11. ESTUPRO, RASCISMO E O MITO DO ESTUPRADOR NEGRO

“O mito do estuprador negro continua a levar a cabo o pérfido trabalho da ideologia racista. E deve ser responsável por grande parte do fracasso da maioria das teóricas antiestupro na busca da identidade do enorme número de estupradores anônimos, que seguem sem denúncia, julgamento e condenação. Enquanto suas análises focarem acusados de estupro que são denunciados e presos — portanto, apenas uma ração dos estupros de fato cometidos —, os homens negros (e outros homens de minorias étnicas) serão inevitavelmente vistos como os vilões responsáveis pela atual epidemia de violência sexual. O anonimato que cerca a imensa maioria dos estupros é, em consequência, tratado como um detalhe estatístico — ou, mais do que isso, como um mistério cujo sentido é indecifrável.
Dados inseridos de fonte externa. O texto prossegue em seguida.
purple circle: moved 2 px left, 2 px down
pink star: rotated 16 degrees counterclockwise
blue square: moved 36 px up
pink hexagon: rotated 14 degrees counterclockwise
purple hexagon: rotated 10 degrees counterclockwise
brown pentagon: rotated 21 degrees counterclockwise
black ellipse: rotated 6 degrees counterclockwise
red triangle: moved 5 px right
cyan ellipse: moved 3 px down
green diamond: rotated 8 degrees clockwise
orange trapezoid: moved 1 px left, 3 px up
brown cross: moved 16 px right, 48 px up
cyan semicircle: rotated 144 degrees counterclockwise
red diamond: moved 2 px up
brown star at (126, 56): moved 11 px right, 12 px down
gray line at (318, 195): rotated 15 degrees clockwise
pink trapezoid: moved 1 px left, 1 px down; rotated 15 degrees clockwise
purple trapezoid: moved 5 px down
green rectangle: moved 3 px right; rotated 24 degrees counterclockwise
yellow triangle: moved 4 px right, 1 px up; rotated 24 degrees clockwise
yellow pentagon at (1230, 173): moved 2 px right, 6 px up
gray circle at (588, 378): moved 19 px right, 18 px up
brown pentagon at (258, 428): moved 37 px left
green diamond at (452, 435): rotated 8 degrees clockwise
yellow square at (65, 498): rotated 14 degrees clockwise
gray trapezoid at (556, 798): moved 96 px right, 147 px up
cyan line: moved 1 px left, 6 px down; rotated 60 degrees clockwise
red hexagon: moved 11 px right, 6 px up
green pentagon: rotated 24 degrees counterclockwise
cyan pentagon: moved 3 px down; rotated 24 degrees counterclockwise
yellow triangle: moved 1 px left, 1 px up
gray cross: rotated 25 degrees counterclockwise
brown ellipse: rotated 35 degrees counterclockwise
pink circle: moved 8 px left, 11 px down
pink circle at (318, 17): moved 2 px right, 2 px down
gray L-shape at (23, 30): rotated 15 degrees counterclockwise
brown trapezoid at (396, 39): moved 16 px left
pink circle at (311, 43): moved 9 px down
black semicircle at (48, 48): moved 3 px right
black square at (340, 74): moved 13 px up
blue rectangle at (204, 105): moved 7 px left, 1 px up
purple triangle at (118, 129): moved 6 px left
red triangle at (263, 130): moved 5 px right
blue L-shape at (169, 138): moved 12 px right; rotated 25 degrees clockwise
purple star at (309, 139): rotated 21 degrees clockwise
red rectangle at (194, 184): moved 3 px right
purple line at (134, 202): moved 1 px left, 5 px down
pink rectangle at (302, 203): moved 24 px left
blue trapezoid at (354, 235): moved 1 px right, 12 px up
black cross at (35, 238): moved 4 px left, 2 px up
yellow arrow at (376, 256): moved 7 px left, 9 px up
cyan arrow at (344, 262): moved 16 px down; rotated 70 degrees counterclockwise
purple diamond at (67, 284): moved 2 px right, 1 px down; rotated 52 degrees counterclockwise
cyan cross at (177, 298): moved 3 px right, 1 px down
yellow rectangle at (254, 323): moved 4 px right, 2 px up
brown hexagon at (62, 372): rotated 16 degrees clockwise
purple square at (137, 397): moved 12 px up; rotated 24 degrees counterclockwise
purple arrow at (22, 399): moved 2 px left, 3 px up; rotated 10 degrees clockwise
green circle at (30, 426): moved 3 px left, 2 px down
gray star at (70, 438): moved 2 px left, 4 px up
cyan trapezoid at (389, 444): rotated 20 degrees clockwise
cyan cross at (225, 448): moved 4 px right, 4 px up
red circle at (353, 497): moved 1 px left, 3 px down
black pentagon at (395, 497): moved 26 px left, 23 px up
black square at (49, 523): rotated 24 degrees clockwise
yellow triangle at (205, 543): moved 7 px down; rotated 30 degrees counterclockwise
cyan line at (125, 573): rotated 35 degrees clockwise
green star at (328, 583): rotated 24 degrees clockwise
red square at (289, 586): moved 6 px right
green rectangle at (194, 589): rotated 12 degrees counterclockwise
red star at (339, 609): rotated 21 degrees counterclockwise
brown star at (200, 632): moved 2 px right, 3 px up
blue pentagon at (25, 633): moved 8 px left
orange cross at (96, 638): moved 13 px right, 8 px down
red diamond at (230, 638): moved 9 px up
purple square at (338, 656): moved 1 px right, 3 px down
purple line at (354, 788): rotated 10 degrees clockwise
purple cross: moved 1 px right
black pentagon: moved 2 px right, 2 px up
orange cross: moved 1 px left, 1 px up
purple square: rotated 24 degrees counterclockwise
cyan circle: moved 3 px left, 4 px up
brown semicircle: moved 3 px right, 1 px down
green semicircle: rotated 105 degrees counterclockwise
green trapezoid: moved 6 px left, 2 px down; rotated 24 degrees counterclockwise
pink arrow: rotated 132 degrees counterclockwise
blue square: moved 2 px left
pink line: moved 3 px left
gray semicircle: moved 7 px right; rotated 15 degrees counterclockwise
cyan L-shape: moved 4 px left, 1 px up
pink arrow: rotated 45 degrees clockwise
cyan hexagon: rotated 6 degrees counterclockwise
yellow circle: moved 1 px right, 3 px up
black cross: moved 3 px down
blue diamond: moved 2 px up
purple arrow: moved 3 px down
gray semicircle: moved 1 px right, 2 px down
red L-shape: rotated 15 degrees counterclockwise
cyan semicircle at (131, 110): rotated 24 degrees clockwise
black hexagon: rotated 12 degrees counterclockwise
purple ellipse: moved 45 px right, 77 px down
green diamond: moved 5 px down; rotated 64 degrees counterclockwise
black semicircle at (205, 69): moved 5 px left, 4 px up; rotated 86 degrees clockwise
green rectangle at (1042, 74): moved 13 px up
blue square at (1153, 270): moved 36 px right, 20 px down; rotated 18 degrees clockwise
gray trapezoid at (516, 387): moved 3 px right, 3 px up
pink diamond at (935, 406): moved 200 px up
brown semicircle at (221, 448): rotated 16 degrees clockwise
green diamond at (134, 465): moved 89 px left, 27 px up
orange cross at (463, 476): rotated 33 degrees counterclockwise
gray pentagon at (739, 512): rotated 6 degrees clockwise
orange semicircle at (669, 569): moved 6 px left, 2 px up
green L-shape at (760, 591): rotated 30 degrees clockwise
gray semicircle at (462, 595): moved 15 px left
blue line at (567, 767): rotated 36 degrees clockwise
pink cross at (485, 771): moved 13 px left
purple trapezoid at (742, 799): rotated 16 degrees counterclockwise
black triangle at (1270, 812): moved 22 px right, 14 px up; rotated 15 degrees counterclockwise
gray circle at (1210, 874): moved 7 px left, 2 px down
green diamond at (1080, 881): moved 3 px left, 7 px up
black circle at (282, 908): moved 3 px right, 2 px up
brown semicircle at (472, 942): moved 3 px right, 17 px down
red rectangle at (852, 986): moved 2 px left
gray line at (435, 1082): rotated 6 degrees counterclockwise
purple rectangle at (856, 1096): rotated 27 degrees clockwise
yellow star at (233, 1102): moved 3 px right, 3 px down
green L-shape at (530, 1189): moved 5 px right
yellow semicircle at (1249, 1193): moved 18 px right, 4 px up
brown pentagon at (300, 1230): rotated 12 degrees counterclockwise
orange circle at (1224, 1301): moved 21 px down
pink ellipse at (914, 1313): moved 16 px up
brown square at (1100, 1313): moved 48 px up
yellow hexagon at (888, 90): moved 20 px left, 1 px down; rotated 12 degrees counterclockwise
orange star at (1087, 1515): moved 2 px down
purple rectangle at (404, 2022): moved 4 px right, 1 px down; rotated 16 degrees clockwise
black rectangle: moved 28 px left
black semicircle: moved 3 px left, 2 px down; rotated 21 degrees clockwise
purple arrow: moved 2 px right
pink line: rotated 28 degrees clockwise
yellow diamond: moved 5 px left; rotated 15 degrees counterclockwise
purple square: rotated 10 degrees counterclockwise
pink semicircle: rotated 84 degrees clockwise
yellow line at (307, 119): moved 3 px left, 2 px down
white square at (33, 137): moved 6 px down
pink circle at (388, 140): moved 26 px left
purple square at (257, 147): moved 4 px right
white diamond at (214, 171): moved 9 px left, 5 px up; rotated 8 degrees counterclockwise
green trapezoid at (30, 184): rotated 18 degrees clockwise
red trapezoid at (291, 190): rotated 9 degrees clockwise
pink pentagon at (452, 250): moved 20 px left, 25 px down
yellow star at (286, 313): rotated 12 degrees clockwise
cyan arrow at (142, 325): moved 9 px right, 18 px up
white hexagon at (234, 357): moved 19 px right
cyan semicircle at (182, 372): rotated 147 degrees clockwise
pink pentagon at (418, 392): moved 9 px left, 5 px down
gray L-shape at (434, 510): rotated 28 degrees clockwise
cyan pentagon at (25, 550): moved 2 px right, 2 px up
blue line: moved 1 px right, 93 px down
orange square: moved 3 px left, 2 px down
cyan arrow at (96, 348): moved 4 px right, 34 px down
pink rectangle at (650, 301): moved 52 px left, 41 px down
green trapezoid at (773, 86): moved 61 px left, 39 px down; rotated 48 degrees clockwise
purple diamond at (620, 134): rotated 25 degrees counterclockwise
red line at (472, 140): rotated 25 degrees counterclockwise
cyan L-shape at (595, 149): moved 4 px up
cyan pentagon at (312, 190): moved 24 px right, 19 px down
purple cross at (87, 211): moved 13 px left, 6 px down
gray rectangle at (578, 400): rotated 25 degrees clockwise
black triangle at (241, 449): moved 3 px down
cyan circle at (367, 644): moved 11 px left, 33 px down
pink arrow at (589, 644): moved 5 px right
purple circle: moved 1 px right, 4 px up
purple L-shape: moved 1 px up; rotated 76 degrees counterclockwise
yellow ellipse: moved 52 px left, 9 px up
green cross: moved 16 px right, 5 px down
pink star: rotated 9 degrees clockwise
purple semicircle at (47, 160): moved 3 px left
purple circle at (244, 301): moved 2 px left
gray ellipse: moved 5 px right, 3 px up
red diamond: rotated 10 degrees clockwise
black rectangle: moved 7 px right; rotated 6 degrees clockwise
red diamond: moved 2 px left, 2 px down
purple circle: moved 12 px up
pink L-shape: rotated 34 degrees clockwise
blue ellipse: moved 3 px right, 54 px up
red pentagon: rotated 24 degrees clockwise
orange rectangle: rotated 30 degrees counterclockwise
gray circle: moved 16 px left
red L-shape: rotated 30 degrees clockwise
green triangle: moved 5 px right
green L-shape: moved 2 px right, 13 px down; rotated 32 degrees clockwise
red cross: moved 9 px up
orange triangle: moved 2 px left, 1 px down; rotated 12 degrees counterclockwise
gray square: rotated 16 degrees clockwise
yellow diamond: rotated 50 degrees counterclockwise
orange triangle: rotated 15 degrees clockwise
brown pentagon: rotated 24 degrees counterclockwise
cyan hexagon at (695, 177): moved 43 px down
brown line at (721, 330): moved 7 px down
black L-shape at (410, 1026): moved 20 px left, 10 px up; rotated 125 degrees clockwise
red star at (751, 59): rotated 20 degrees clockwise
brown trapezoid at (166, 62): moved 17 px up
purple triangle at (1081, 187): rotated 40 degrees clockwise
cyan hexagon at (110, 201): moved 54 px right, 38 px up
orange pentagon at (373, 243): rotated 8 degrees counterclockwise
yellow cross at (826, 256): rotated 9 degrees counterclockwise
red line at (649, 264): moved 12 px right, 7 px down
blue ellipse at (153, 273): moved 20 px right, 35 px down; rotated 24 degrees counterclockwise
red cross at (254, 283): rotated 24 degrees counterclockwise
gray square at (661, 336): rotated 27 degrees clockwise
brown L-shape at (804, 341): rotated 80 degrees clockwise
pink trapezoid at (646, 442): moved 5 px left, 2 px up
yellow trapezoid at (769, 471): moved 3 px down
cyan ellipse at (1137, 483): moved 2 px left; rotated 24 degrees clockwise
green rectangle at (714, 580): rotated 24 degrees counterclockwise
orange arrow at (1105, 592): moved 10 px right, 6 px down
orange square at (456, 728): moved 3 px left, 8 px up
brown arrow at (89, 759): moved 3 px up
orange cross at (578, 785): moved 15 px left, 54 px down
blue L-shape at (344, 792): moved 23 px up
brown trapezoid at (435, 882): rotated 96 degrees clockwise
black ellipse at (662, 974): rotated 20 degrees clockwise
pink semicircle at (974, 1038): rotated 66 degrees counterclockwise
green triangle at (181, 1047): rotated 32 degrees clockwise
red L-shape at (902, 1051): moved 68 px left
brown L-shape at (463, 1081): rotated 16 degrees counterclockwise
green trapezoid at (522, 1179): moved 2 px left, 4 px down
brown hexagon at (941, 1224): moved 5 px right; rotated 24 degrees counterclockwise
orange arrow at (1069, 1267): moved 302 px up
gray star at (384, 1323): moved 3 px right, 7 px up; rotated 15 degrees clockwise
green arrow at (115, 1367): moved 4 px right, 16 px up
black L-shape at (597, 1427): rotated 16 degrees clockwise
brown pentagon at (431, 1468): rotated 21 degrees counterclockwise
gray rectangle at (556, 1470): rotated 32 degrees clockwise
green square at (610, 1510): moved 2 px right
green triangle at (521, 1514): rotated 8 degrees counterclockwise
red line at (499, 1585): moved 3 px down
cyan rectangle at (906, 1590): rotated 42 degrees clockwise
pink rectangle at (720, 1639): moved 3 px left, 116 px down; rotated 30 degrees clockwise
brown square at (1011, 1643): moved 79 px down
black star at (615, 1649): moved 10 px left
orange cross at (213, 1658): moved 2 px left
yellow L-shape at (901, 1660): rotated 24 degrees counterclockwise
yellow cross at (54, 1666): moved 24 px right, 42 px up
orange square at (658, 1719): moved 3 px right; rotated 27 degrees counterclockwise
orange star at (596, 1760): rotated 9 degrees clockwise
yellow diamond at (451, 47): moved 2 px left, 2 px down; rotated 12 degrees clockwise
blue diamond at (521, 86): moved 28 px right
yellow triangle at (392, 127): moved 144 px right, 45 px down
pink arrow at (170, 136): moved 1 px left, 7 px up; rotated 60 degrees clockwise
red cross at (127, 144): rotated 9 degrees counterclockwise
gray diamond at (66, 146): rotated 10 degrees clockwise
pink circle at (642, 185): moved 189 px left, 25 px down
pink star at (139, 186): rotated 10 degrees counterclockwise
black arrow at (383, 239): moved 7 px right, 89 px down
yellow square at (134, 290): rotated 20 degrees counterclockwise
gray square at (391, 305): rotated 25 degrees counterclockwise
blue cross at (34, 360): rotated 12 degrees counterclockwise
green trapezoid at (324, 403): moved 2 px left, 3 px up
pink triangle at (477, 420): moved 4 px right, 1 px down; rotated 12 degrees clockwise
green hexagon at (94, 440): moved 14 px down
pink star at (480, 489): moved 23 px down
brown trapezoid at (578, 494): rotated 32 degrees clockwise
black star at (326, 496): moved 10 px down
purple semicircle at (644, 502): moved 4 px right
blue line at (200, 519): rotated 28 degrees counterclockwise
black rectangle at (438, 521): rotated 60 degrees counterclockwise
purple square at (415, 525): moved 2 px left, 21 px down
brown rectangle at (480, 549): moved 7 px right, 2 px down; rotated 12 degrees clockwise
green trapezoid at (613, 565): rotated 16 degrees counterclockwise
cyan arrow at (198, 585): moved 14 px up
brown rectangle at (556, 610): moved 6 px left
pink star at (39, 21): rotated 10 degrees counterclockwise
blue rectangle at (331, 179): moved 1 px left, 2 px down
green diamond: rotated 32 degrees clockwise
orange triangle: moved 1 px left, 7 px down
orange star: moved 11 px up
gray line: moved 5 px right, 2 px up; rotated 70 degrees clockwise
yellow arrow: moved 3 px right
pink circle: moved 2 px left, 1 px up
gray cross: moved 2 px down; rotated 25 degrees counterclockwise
Mas, em primeiro lugar, por que existem tantos estupradores anônimos? Não seria esse anonimato um privilégio usufruído pelos homens cuja condição social os protege de processos judiciais? Embora os homens brancos que são empregadores, executivos, políticos, médicos, professores universitários, etc. sejam conhecidos por “tirar vantagem” de mulheres que eles consideram socialmente inferiores, seus delitos sexuais raramente vêm à luz em tribunais. Portanto, não é bastante provável que esses homens da classe capitalista e da classe média sejam responsáveis por uma proporção significativa dos estupros não notificados? Muitos desses estupros certamente envolvem vítimas que são mulheres negras: sua experiência histórica mostra que a ideologia racista subentende um convite aberto ao estupro. Como a base da licença para estuprar as mulheres negras durante a escravidão era o poder econômico dos proprietários de escravos, a estrutura de classe da sociedade capitalista também abriga um incentivo ao estupro. Na verdade, parece que homens da classe capitalista e seus parceiros de classe média são imunes aos processos judiciais porque cometem suas agressões sexuais com a mesma autoridade incontestada que legitima suas agressões diárias contra o trabalho e a dignidade de trabalhadoras e trabalhadores.”

“Homens da classe trabalhadora, seja qual for sua etnia, podem ser motivados a estuprar pela crença de que sua masculinidade lhes concede o privilégio de dominar as mulheres. Ainda assim, como eles não possuem a autoridade social e econômica — exceto quando um homem branco estupra uma mulher de minorias étnicas — que garanta imunidade a processos judiciais, o incentivo não é nem perto de tão poderoso quanto o é para os homens da classe capitalista. Quando homens da classe trabalhadora aceitam o convite ao estupro que lhes é estendido pela ideologia da supremacia masculina, eles estão aceitando um suborno, uma compensação ilusória à sua falta de poder.”